Step 4: Explore results of receptor-level simulation¶
The simulated dataset is located under simulation_output_receptor/inst1/exported_dataset/airr/batch1.tsv. Some of the columns are shown in the table below:
junction_aa |
locus |
cell_id |
signal1 |
signal2 |
---|---|---|---|---|
CAFHGGATNKLIF |
TRA |
eb73d6fabc684aa5bb2c3faaff5bc1d1 |
0 |
1 |
CASSESEKVRSSTDTQYF |
TRB |
eb73d6fabc684aa5bb2c3faaff5bc1d1 |
1 |
0 |
CAETGGTSYGKLTF |
TRA |
307e92e0fd734fc48239aaa8af911637 |
0 |
1 |
CASSPEGQGCNQPQHF |
TRB |
307e92e0fd734fc48239aaa8af911637 |
1 |
0 |
In the output, each row represent one chain, and if the chains come from the same receptor, they have the same cell_id. The cell_id field contains a unique hex value to fully determine the cell.
Paired chain simulation on the repertoire level¶
The paired chain simulation on the repertoire level is defined in the same way as the receptor level simulation.
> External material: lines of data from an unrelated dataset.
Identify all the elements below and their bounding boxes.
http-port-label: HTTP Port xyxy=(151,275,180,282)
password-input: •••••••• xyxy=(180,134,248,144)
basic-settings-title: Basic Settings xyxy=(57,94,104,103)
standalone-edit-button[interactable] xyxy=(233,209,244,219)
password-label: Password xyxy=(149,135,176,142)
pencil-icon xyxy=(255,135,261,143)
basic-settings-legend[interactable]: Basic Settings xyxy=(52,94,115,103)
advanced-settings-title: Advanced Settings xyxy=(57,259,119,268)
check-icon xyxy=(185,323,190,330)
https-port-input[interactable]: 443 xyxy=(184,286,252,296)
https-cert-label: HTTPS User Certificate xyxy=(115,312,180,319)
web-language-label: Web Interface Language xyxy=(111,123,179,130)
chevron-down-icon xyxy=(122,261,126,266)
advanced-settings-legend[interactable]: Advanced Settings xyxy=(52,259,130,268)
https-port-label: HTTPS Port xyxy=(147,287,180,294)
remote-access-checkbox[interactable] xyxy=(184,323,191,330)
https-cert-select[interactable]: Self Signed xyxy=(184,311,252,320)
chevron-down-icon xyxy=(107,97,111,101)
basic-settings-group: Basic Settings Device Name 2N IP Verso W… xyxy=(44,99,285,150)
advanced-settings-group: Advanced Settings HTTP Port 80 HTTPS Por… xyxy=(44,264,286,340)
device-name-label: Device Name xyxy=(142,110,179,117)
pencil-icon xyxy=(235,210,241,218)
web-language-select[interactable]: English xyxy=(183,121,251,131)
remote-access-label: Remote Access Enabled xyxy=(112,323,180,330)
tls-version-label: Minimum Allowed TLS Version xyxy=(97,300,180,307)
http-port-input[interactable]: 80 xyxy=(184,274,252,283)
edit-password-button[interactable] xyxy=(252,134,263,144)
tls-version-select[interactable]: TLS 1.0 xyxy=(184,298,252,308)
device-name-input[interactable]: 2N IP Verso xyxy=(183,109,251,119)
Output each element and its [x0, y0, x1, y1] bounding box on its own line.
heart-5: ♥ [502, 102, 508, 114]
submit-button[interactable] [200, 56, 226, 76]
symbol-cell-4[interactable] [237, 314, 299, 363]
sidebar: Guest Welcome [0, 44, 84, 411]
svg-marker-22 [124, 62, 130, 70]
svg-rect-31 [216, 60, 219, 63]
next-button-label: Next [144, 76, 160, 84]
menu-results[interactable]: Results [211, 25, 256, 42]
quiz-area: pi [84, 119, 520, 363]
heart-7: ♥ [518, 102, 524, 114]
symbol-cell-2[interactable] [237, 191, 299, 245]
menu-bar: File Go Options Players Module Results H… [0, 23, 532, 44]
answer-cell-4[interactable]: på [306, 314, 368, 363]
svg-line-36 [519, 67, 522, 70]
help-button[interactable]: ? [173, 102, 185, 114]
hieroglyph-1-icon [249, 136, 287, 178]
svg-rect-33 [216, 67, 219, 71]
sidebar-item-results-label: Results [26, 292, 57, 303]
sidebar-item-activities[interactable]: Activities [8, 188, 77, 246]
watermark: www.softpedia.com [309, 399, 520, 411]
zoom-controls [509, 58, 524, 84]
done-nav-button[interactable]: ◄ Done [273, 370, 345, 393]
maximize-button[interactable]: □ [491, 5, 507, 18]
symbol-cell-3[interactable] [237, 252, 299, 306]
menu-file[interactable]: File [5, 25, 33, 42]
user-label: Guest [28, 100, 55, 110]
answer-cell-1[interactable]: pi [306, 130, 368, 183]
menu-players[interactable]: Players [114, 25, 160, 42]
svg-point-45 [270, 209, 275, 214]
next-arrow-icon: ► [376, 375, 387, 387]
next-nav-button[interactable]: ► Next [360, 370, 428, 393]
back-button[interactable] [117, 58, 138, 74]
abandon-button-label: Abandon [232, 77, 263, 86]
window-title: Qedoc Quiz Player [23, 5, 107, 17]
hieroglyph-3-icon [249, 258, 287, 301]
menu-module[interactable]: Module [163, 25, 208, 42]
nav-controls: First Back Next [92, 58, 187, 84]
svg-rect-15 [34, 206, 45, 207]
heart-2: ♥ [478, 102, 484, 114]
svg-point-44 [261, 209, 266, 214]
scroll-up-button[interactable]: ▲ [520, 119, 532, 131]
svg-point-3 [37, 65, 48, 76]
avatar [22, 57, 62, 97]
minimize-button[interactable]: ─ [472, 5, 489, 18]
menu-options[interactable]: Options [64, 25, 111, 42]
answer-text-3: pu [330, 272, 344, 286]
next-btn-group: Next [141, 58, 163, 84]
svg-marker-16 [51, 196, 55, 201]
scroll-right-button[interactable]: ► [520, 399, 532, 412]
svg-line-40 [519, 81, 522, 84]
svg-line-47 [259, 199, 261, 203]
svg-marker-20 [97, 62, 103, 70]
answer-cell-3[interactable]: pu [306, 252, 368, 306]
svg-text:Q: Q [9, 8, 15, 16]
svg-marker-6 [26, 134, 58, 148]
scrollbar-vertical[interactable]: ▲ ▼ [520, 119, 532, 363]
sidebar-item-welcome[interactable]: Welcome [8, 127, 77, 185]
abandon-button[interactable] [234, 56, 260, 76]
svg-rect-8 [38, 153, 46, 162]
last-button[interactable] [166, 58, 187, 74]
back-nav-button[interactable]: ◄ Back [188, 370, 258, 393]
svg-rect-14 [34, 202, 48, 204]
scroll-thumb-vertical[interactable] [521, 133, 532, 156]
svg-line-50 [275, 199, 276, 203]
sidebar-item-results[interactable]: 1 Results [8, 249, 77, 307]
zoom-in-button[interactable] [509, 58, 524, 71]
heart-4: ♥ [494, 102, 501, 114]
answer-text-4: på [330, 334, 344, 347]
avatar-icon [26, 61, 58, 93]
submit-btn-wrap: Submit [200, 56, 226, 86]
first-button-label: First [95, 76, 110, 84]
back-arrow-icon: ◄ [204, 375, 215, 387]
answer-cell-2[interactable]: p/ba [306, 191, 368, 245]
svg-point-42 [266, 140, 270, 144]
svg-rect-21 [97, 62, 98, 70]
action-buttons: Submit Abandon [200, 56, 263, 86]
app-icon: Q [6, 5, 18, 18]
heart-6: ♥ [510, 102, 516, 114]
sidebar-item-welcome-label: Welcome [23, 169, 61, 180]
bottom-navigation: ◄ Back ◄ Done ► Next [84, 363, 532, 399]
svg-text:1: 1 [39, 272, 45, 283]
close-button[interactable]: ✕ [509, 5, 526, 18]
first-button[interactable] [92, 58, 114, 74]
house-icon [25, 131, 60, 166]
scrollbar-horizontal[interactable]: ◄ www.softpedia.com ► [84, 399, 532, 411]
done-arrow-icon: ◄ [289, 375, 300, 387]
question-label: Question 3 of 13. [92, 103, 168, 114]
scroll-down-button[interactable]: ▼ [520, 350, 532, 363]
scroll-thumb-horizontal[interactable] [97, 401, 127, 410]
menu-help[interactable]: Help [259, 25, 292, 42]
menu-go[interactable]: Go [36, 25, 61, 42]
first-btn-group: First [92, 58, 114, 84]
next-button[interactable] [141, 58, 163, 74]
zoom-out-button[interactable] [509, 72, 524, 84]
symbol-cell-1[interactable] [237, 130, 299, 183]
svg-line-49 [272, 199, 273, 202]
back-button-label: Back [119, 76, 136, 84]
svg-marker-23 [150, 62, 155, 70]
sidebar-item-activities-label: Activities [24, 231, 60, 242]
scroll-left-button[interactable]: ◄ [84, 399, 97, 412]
The difference between these two levels comes from the fact that not all receptors in the repertoire contain signals, so the signal pairing itself is slightly different.
Signals for repertoires are defined in the following way:
signals:
signal1: 0.2
signal2: 0.1
This means that 20% of the repertoire sequences will contain signal1 and 10% of the sequences will contain signal2. This definition is on the level of a single chain for one repertoire (e.g., beta).
For the other chain (e.g., alpha), the repertoire signals could be defined like this:
signals:
signal1: 0.1
signal2: 0.2
This means that 10% of the repertoire sequences will contain signal1 and 20% will contain signal2.
If these were now to be used to make paired chain repertoire, the resulting repertoires will contain:
10% of receptors with signal1 in both chains,
10% of receptors in with signal1 in beta chain and signal2 in alpha chain,
10% of receptors with signal2 in both chains.
The chains are simply combined in the order that signals are defined.
If for the alpha chain for example, the proportion of signal2 was larger that 0.2, the remaining alpha sequences with signal2 would be paired with beta chain sequences without any signal.
Step 1: Define the YAML specification for repertoire-level paired chain simulation¶
Save the specification to paired_sim_repertoire_specs.yaml:
definitions:
motifs:
motif1:
seed: AS
motif2:
seed: GG
signals:
signal1:
motifs: [motif1]
signal2:
motifs: [motif2]
simulations:
sim1:
is_repertoire: true
paired:
- [sim_alpha, sim_beta] # combine repertoires from these two simulation items
sequence_type: amino_acid
sim_items:
sim_alpha:
generative_model:
default_model_name: humanTRA
type: OLGA
number_of_examples: 10 # 10 repertoires
receptors_in_repertoire_count: 10 # 10 alpha chain sequences per repertoire
seed: 100
signals:
signal1: 0.1
signal2: 0.2
sim_beta:
generative_model:
default_model_name: humanTRB
type: OLGA
number_of_examples: 10 # 10 repertoires
receptors_in_repertoire_count: 10 # 10 beta chain sequences per repertoire
seed: 2
signals:
signal1: 0.2
signal2: 0.1
simulation_strategy: RejectionSampling
instructions:
inst1:
export_p_gens: false
max_iterations: 100
number_of_processes: 2
sequence_batch_size: 100
simulation: sim1
type: LigoSim
output:
format: HTML
Step 2: Run the simulation¶
Run LIgO using the following command:
ligo paired_sim_repertoire_specs.yaml simulation_output_repertoire
All results will be located in simulation_output_repertoire folder. Each repertoire file will contain alpha and beta chain sequences. The sequences coming from the same receptor will have the same cell_id as illustrated in the receptor simulation case above.